* [Problem details]:
Extract each line of the records below that contains the word "Inspection".

* [Extracted material]:
○ ○ ○ ○ ○
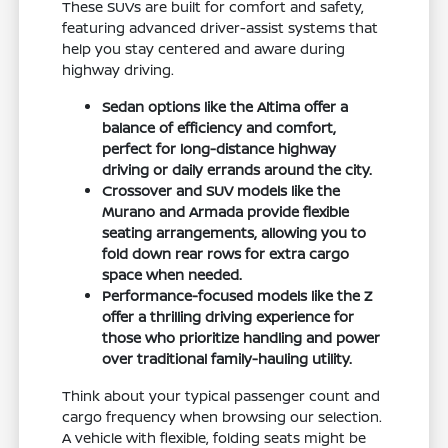
These SUVs are built for comfort and safety,
featuring advanced driver-assist systems that
help you stay centered and aware during
highway driving.
Sedan options like the Altima offer a
balance of efficiency and comfort,
perfect for long-distance highway
driving or daily errands around the city.
Crossover and SUV models like the
Murano and Armada provide flexible
seating arrangements, allowing you to
fold down rear rows for extra cargo
space when needed.
Performance-focused models like the Z
offer a thrilling driving experience for
those who prioritize handling and power
over traditional family-hauling utility.
Think about your typical passenger count and
cargo frequency when browsing our selection.
A vehicle with flexible, folding seats might be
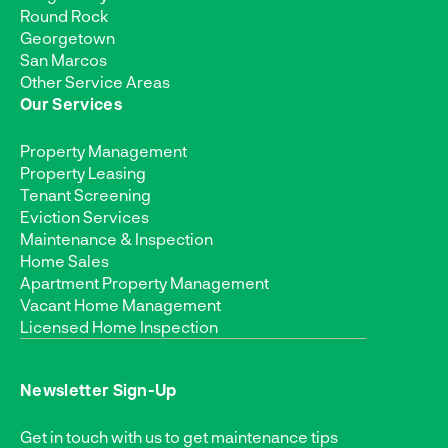
Round Rock
Georgetown
San Marcos
Other Service Areas
Our Services
Property Management
Property Leasing
Tenant Screening
Eviction Services
Maintenance & Inspection
Home Sales
Apartment Property Management
Vacant Home Management
Licensed Home Inspection
Newsletter Sign-Up
Get in touch with us to get maintenance tips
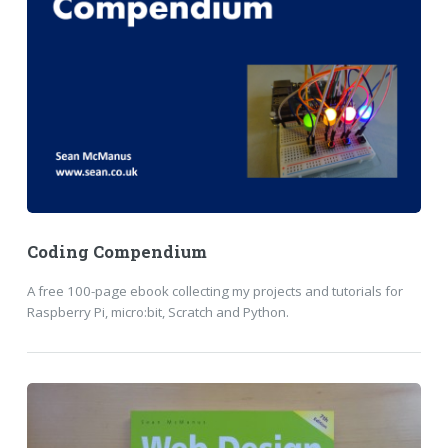
Coding Compendium
A free 100-page ebook collecting my projects and tutorials for
Raspberry Pi, micro:bit, Scratch and Python.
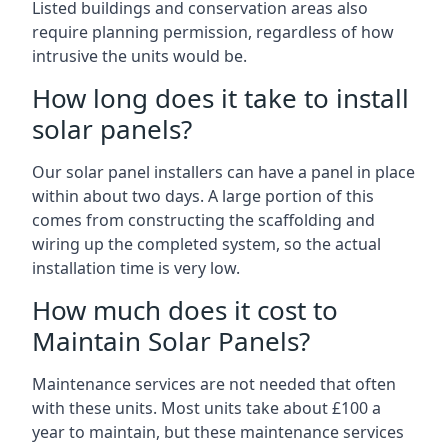
Listed buildings and conservation areas also
require planning permission, regardless of how
intrusive the units would be.
How long does it take to install
solar panels?
Our solar panel installers can have a panel in place
within about two days. A large portion of this
comes from constructing the scaffolding and
wiring up the completed system, so the actual
installation time is very low.
How much does it cost to
Maintain Solar Panels?
Maintenance services are not needed that often
with these units. Most units take about £100 a
year to maintain, but these maintenance services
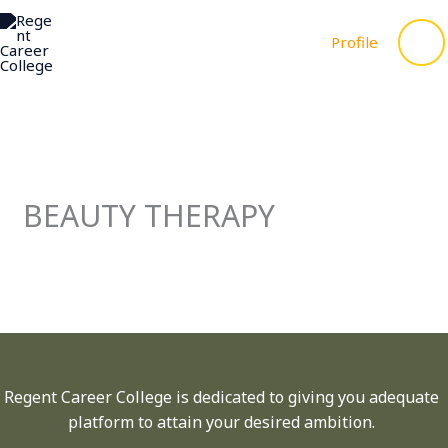
to
ME
content
Profile
BEAUTY THERAPY
Regent Career College is dedicated to giving you adequate
platform to attain your desired ambition.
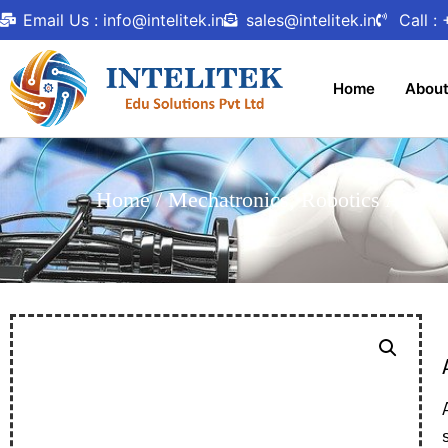
Email Us : info@intelitek.in
sales@intelitek.in
Call :
Home
Abou
Home
/
Mechatronics, Robotics And A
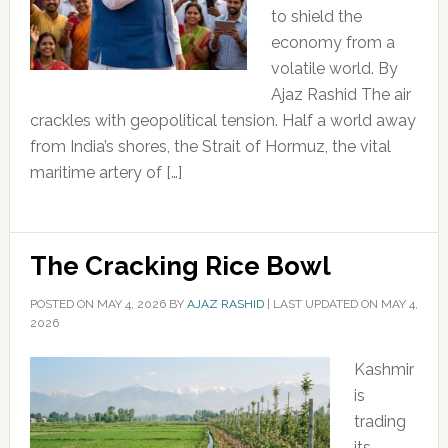
to shield the
economy from a
volatile world. By
Ajaz Rashid The air
crackles with geopolitical tension. Half a world away
from India’s shores, the Strait of Hormuz, the vital
maritime artery of […]
The Cracking Rice Bowl
POSTED ON
MAY 4, 2026
BY
AJAZ RASHID
|
LAST UPDATED ON MAY 4,
2026
Kashmir
is
trading
its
○ ○ ○ ○ ○
* [Result of this task]:
Maintenance & Inspection
Licensed Home Inspection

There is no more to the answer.